Children who cannot read by the end of third grade cannot succeed. As they get older, they tend to drop out of school, pushing good-paying jobs beyond their reach. We’re writing the scripts of their lives by the age of 9 and they don’t have happy endings.
The Annie E. Casey Foundation’s new national KIDS COUNT report, Early Warning! Why Reading by the End of Third Grade Matters is out today, and it’s a must-read reminder about the importance of reading by the end of third grade.
The report’s major message is that children are learning to read until the ages of 8 and 9. After that they read to learn. Children without that essential skill quickly fall behind.
Michigan does not look good in this report. We rank 34th among the states on reading proficiency among fourth-graders as measured by the National Assessment of Educational Progress.

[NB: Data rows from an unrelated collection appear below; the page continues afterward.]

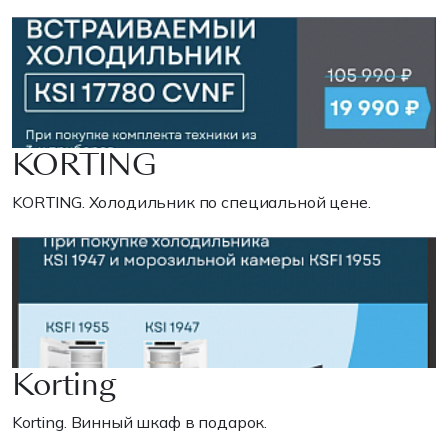
KORTING
KORTING. Холодильник по специальной цене.
Korting
Korting. Винный шкаф в подарок.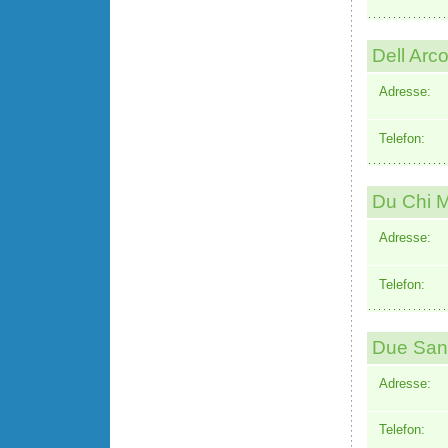
Dell Arc
Adresse:
Telefon:
Du Chi 
Adresse:
Telefon:
Due Sant
Adresse:
Telefon: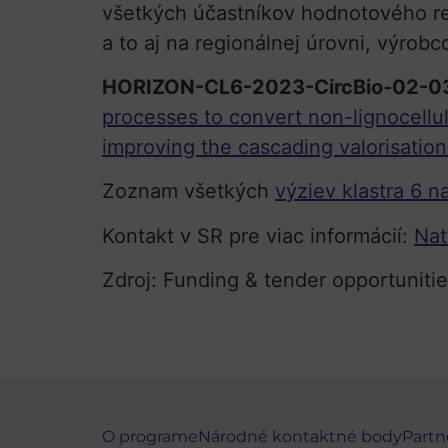
všetkých účastníkov hodnotového reť
a to aj na regionálnej úrovni, výrobc
HORIZON-CL6-2023-CircBio-02-
processes to convert non-lignocellu
improving the cascading valorisatio
Zoznam všetkých
výziev klastra 6 n
Kontakt v SR pre viac informácií:
Nat
Zdroj: Funding & tender opportuniti
O programe
Národné kontaktné body
Partn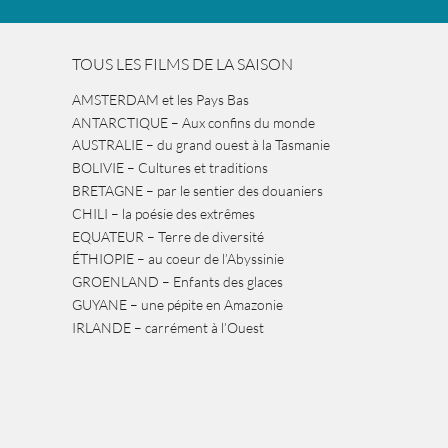
TOUS LES FILMS DE LA SAISON
AMSTERDAM et les Pays Bas
ANTARCTIQUE – Aux confins du monde
AUSTRALIE – du grand ouest à la Tasmanie
BOLIVIE – Cultures et traditions
BRETAGNE – par le sentier des douaniers
CHILI – la poésie des extrêmes
EQUATEUR – Terre de diversité
ÉTHIOPIE – au coeur de l’Abyssinie
GROENLAND – Enfants des glaces
GUYANE – une pépite en Amazonie
IRLANDE – carrément à l’Ouest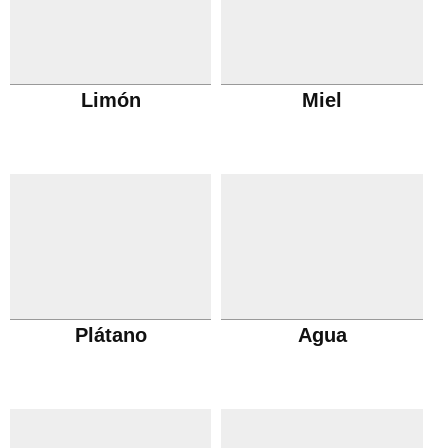
Limón
Miel
Plátano
Agua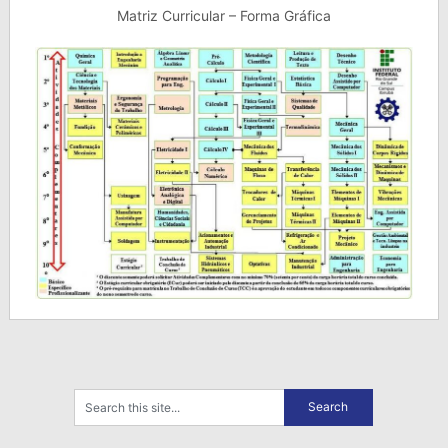
Matriz Curricular – Forma Gráfica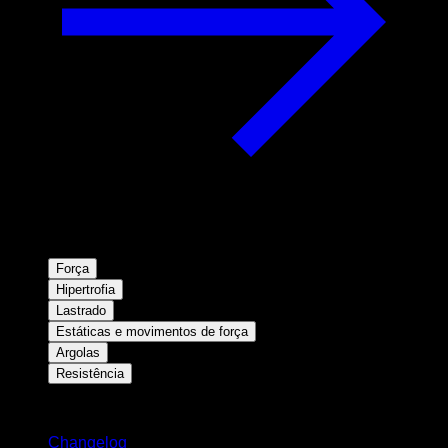
Força
Hipertrofia
Lastrado
Estáticas e movimentos de força
Argolas
Resistência
Mantenha-se atualizado
Changelog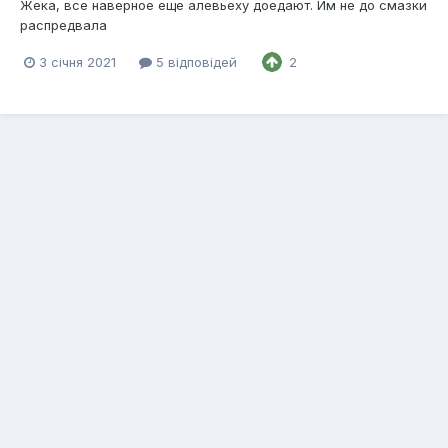
Жека, все наверное еще алевьеху доедают. Им не до смазки
распредвала
3 січня 2021
5 відповідей
2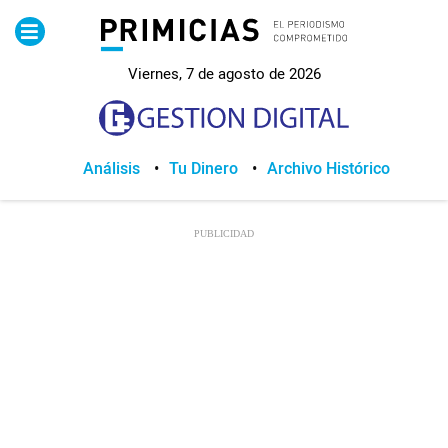
Pirimicias
Viernes, 7 de agosto de 2026
Lo Último
Política
Análisis
Tu Dinero
Archivo Histórico
Economia
Seguridad
Quito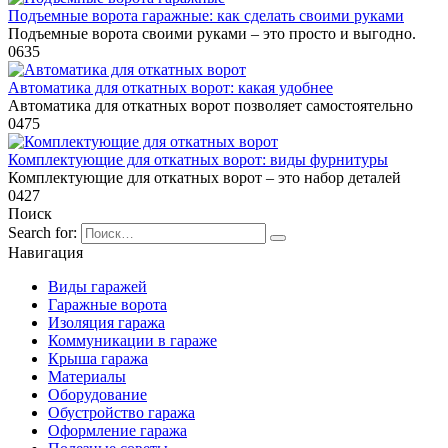
Подъемные ворота гаражные: как сделать своими руками
Подъемные ворота своими руками – это просто и выгодно.
0
635
Автоматика для откатных ворот: какая удобнее
Автоматика для откатных ворот позволяет самостоятельно
0
475
Комплектующие для откатных ворот: виды фурнитуры
Комплектующие для откатных ворот – это набор деталей
0
427
Поиск
Search for:
Навигация
Виды гаражей
Гаражные ворота
Изоляция гаража
Коммуникации в гараже
Крыша гаража
Материалы
Оборудование
Обустройство гаража
Оформление гаража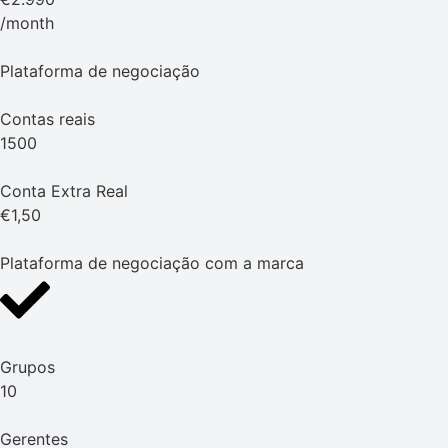
/month
Plataforma de negociação
Contas reais
1500
Conta Extra Real
€1,50
Plataforma de negociação com a marca
Grupos
10
Gerentes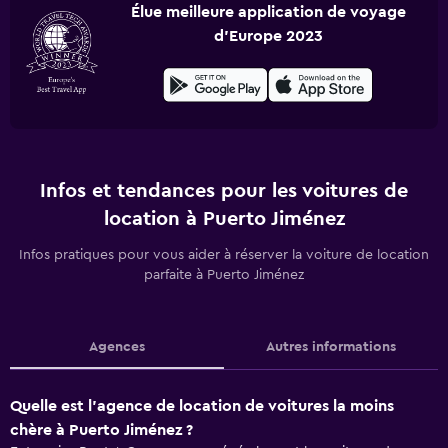
Élue meilleure application de voyage
d'Europe 2023
Infos et tendances pour les voitures de
location à Puerto Jiménez
Infos pratiques pour vous aider à réserver la voiture de location
parfaite à Puerto Jiménez
Agences
Autres informations
Quelle est l’agence de location de voitures la moins
chère à Puerto Jiménez ?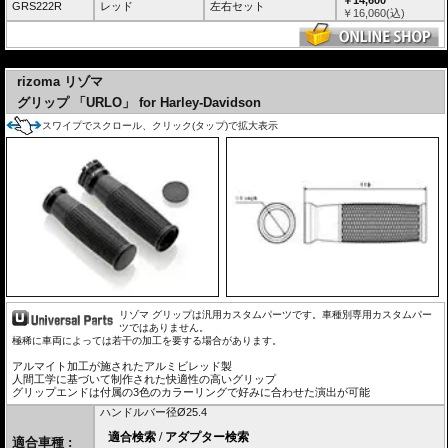
GRS222R
レッド
左右セット
￥
16,060
(込)
---
rizoma リゾマ
グリップ 「URLO」 for Harley-Davidson
スワイプでスクロール、クリック(タップ)で拡大表示
リゾマ グリップは汎用カスタムパーツです。車種別専用カスタムパー
ツではありません。
極稀に車両によっては若干の加工を要する場合があります。
アルマイト加工が施されたアルミビレッド製
人間工学に基づいて制作された快適性の高いグリップ
グリップエンドは付属の3色のカラーリングで好みに合わせた演出が可能
ハンドルバー径Ø25.4
適合車種 :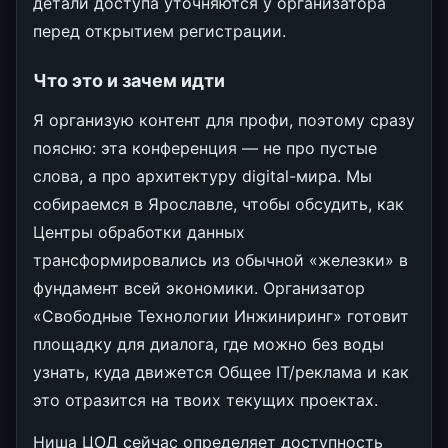
детали доступа уточняются у организатора
перед открытием регистрации.
Что это и зачем идти
Я организую контент для профи, поэтому сразу
поясню: эта конференция — не про пустые
слова, а про архитектуру digital-мира. Мы
собираемся в Ярославле, чтобы обсудить, как
Центры обработки данных
трансформировались из обычной «железки» в
фундамент всей экономики. Организатор
«Свободные Технологии Инжиниринг» готовит
площадку для диалога, где можно без воды
узнать, куда движется Общее IT/реклама и как
это отразится на твоих текущих проектах.
Ниша ЦОД сейчас определяет доступность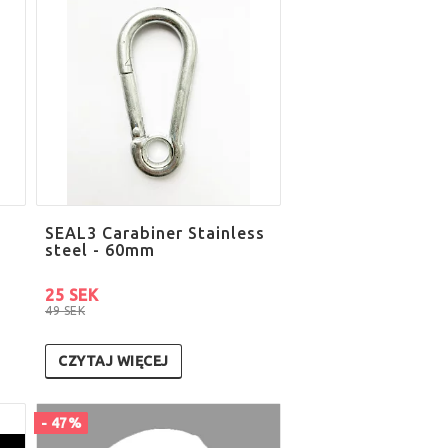
SEAL3 Carabiner Stainless
steel - 60mm
25 SEK
49 SEK
CZYTAJ WIĘCEJ
- 47%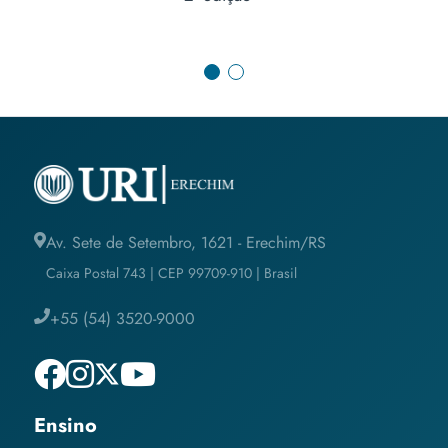
Av. Sete de Setembro, 1621 - Erechim/RS
Caixa Postal 743 | CEP 99709-910 | Brasil
+55 (54) 3520-9000
Ensino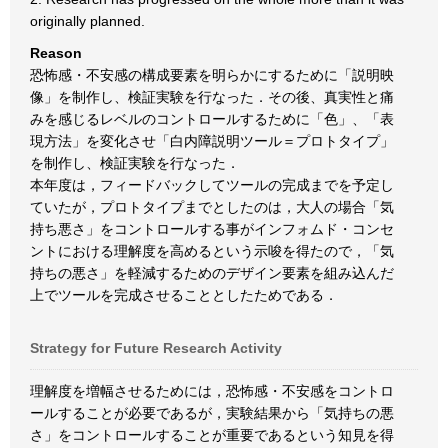
originally planned.
Reason
恐怖感・不安感の構成要素を明らかにするために「説明映
像」を制作し、検証実験を行なった．その後、真実性と痛
みを感じるレベルのコントロールするために「色」、「表
現方法」を変化させ「白内障説明ツール＝プロトタイプ」
を制作し、検証実験を行なった．
本年度は，フィードバックしてツールの完成までを予定し
ていたが，プロトタイプまでとしたのは，大人の場合「気
持ち悪さ」をコントロールする事がインフォムド・コンセ
ントにおける理解度を高めるという示唆を得たので，「気
持ちの悪さ」を軽減するためのデザイン要素を組み込んだ
上でツールを完成させることとしたためである．
Strategy for Future Research Activity
理解度を増幅させるためには，恐怖感・不安感をコントロ
ールすることが必要であるが，実験結果から「気持ちの悪
さ」をコントロールすることが重要であるという知見を得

That’s a rigorous test given in each state to a sample of students.
In Michigan, 70 percent of fourth-graders tested were not considered proficient. That compares with 68 percent nationally. In addition to average scores, we have large huge gaps by race and income.
Michigan, Wisconsin and Louisiana had the worst ranking in the country among African American students with 91 percent not considered proficient in reading. In Michigan 64 percent of white students are not proficient.
Another large gap is the difference based on income. Among low-income fourth-graders, 85 percent were not proficient. Among higher-income peers, only 60 percent were not proficient.
Early childhood opportunities, good health, safe communities, good schools and teachers, quality child care, parents and grandparents reading aloud often to young children, early intervention for children with delays and good school attendance all play a role. For advocates interested in rewriting the story of the cycle of poverty, these early years offer the place to do that.